A review by David Hebblethwaite over on SFSite.com for George Zebrowski's Macrolife: A Mobile Utopia. David writes:
"Macrolife is a novel with ideas at the fore. ... There's a welcome complexity to the issues examined. For instance, technology is not characterized as something wholly good or bad; but, more accurately, as a potential source of both problems and solutions, depending on how it is used... Zebrowski does not shy away from looking at the downside to macrolife; and there is much debate on the rights and wrongs of interfering with planetary civilizations, with no easy answers... The Library Journal quote on the cover says that Macrolife is 'one of the 100 best science fiction novels of all-time.' Whilst I'm not knowledgeable enough to be the judge of that, I am sure that the book is no less relevant now than it was in 1979. Whether macrolife as depicted here will be part of humanity's future, it is good that we should think about it -- and it is good that we have such an eloquent and spirited expression of the idea as Zebrowski's novel."
And a review on Lesley on the Eternal Night for Alan Dean Foster's Sagramanda compares the fictional city of the title with the reviewer's actual experience of India:
"Having been fortunate enough to visit a number of cities across India I did wonder how the city and population of Sagramanda would compare to the real people and places I have experienced.

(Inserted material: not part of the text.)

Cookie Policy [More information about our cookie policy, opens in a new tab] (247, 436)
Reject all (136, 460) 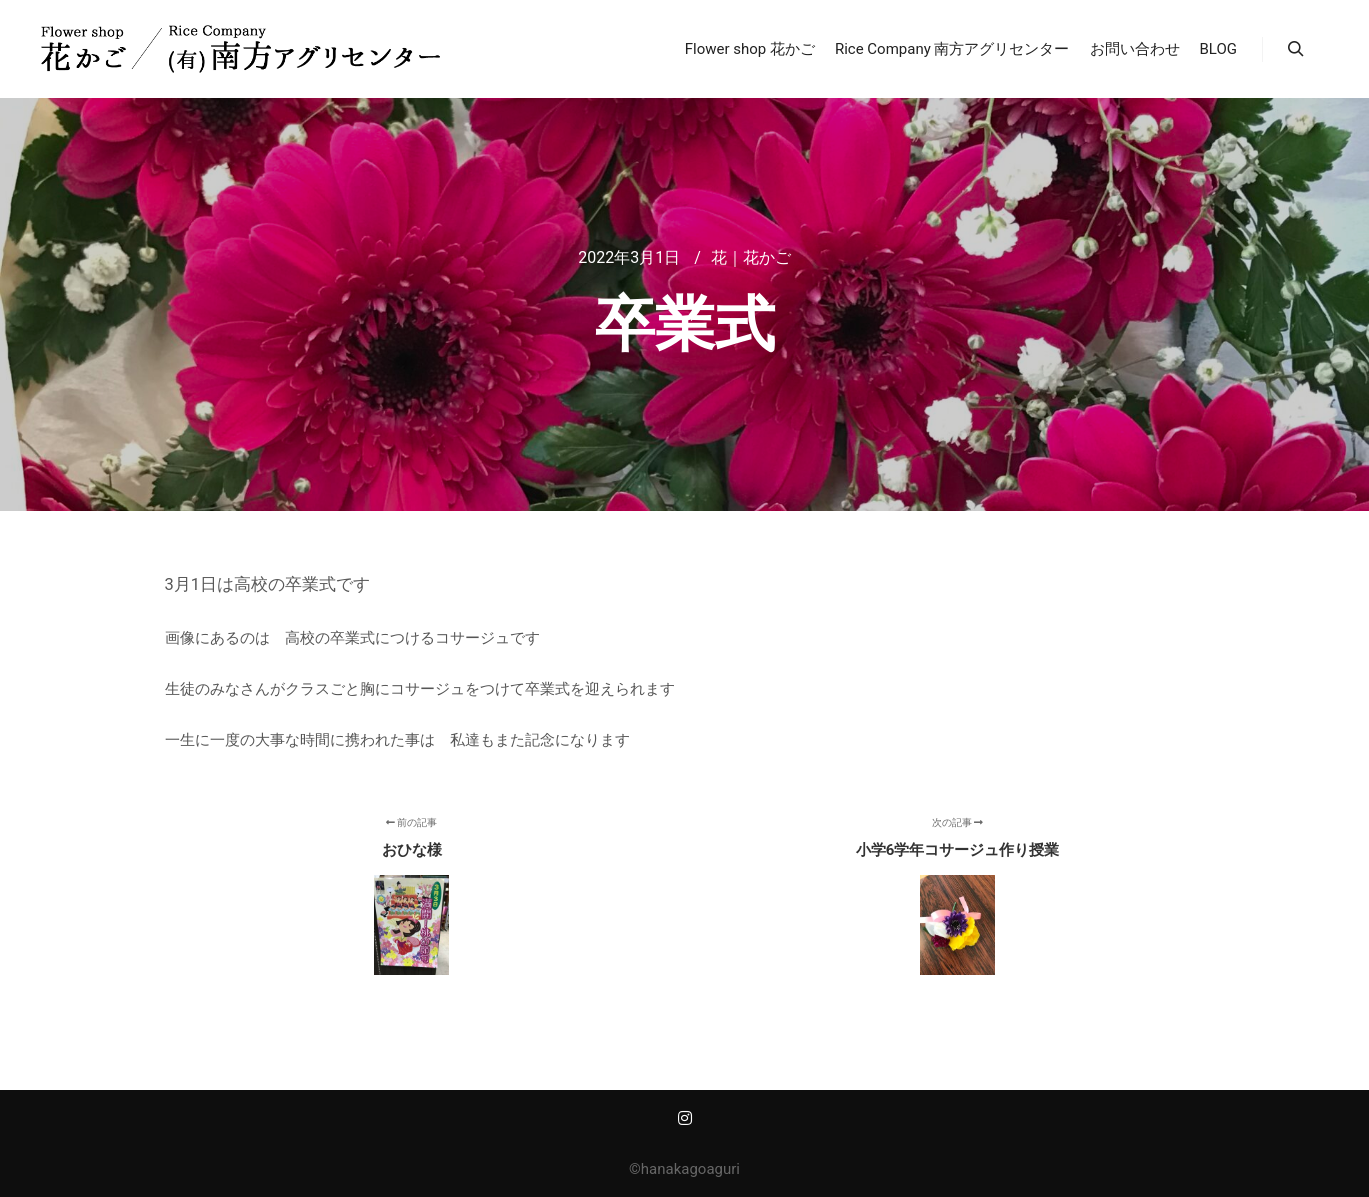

I was pleasantly surprised. As I read I could almost smell the air of Delhi or Kohlapur and feel the heat of the sun. What did impress me was the way the author introduced subtle touches of technology into the India of tomorrow; just enough to let you know you are in the near future without destroying the overall sensation of being in the Indian subcontinent."
Finally, Cheryl Morgan can't resist reading Justina Robson's Keeping it Real in time for the lamentably-final issue of the great site Emerald City:
"Black leather, motorbikes, elf rock stars who actually know what an electric guitar is for, a small nuclear reactor, and some big guns. And, because this is Justina Robson we are talking about, a heroine with a great deal of self-doubt who is just as likely to let go with the tears as with an Uzi... Yes, Keeping It Real is a thrill-a-minute adventure yarn full of sex and elves and motorbikes. But it is also a book in which dragons are well versed in quantum mechanics."